Omitting every picture, output the records below exactly, please.

Start of STORED DATA

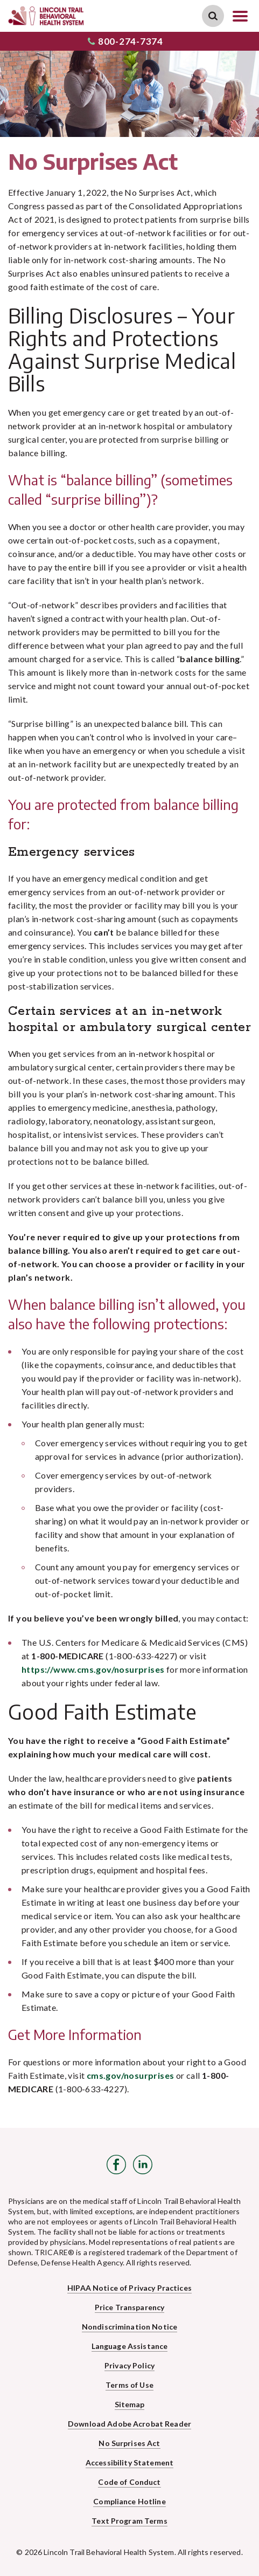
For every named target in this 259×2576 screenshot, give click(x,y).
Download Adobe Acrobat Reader (129, 2423)
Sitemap (130, 2404)
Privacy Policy (129, 2365)
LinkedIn (142, 2164)
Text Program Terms (129, 2520)
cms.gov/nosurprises (130, 2075)
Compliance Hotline (129, 2501)
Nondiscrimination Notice (129, 2326)
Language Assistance (130, 2346)
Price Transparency (130, 2307)
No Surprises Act (129, 2443)
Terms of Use (129, 2384)
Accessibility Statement (129, 2462)
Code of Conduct (129, 2481)
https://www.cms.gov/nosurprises (93, 1669)
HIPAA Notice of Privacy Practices (129, 2287)
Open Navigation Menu (240, 16)
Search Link (213, 15)
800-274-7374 (125, 41)
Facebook (116, 2164)
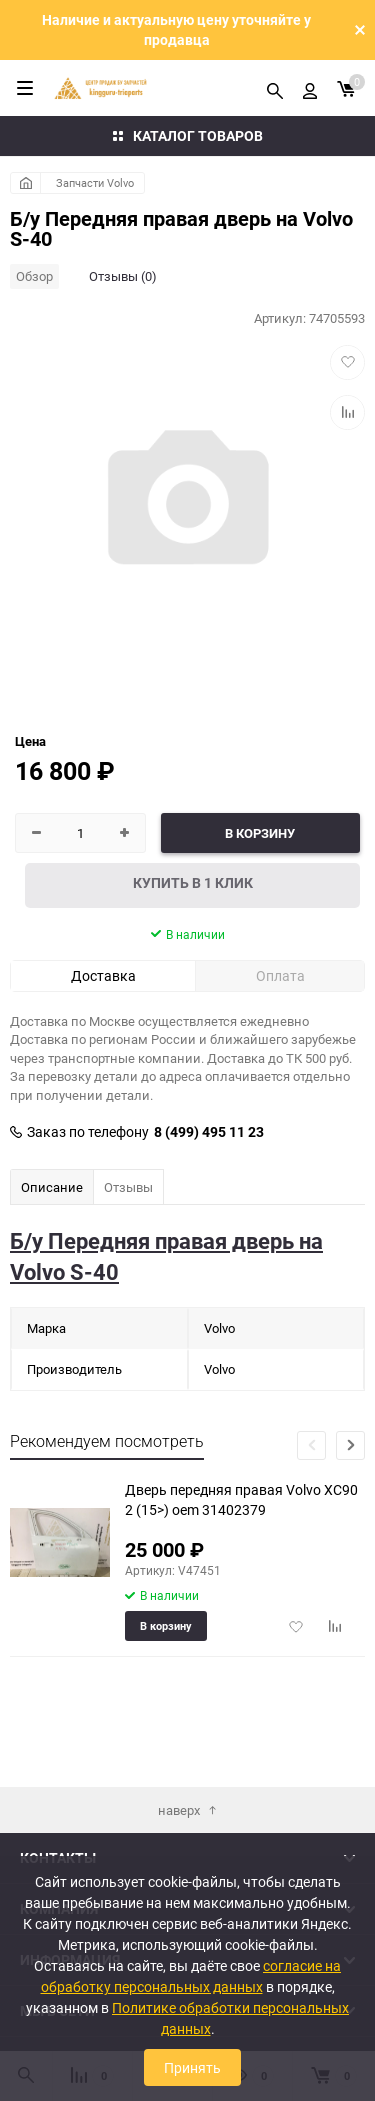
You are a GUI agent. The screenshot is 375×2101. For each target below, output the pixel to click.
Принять (192, 2067)
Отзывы (128, 1187)
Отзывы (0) (123, 276)
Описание (52, 1187)
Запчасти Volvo (95, 182)
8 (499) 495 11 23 (209, 1132)
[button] (350, 1445)
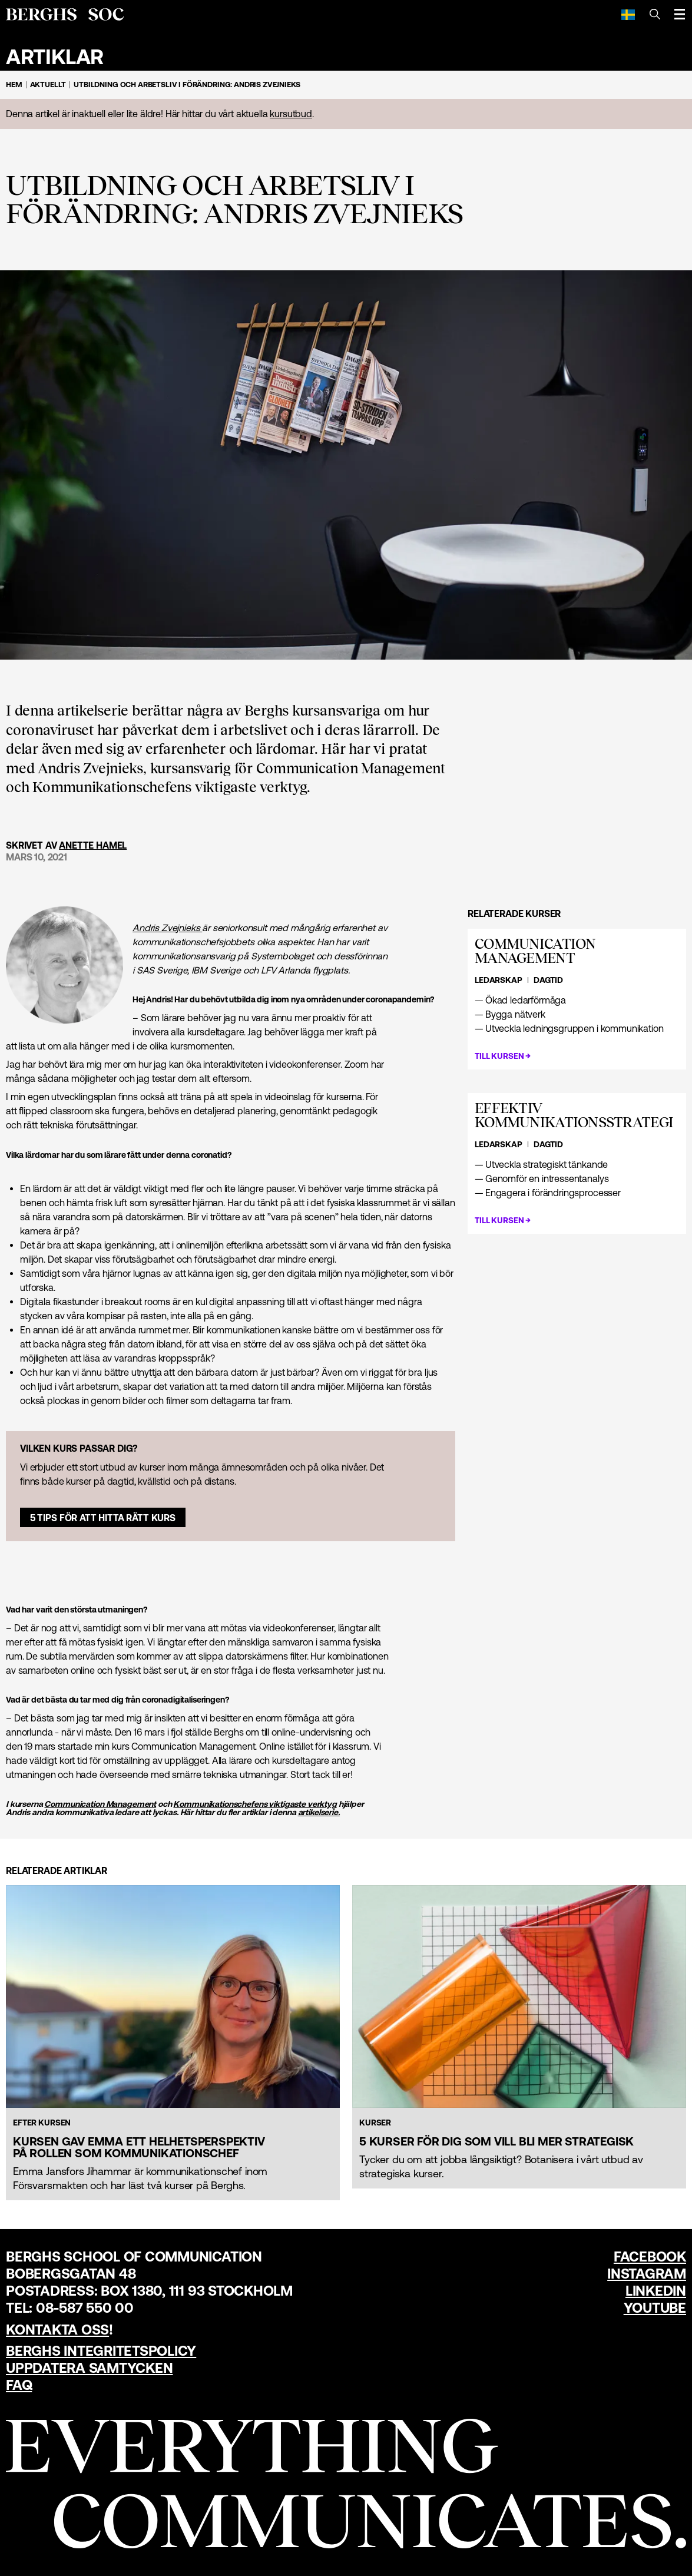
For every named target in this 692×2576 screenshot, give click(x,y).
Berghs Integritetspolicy (101, 2351)
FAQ (19, 2385)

End of STORED DATA

(FINISHED TASK):
For every named target in this 259×2576 screenshot, give click(x,y).
Download Adobe Acrobat Reader (129, 2423)
Sitemap (130, 2404)
Privacy Policy (129, 2365)
LinkedIn (142, 2164)
Text Program Terms (129, 2520)
cms.gov/nosurprises (130, 2075)
Compliance Hotline (129, 2501)
Nondiscrimination Notice (129, 2326)
Language Assistance (130, 2346)
Price Transparency (130, 2307)
No Surprises Act (129, 2443)
Terms of Use (129, 2384)
Accessibility Statement (129, 2462)
Code of Conduct (129, 2481)
https://www.cms.gov/nosurprises (93, 1669)
HIPAA Notice of Privacy Practices (129, 2287)
Open Navigation Menu (240, 16)
Search Link (213, 15)
800-274-7374 (125, 41)
Facebook (116, 2164)
You are a GUI agent. The screenshot is 375×2101. For each target below, output the pixel to click.
Принять (192, 2067)
Отзывы (128, 1187)
Отзывы (0) (123, 276)
Описание (52, 1187)
Запчасти Volvo (95, 182)
8 (499) 495 11 23 (209, 1132)
[button] (350, 1445)
For every named target in this 692×2576 screenshot, give click(x,y).
Berghs Integritetspolicy (101, 2351)
FAQ (19, 2385)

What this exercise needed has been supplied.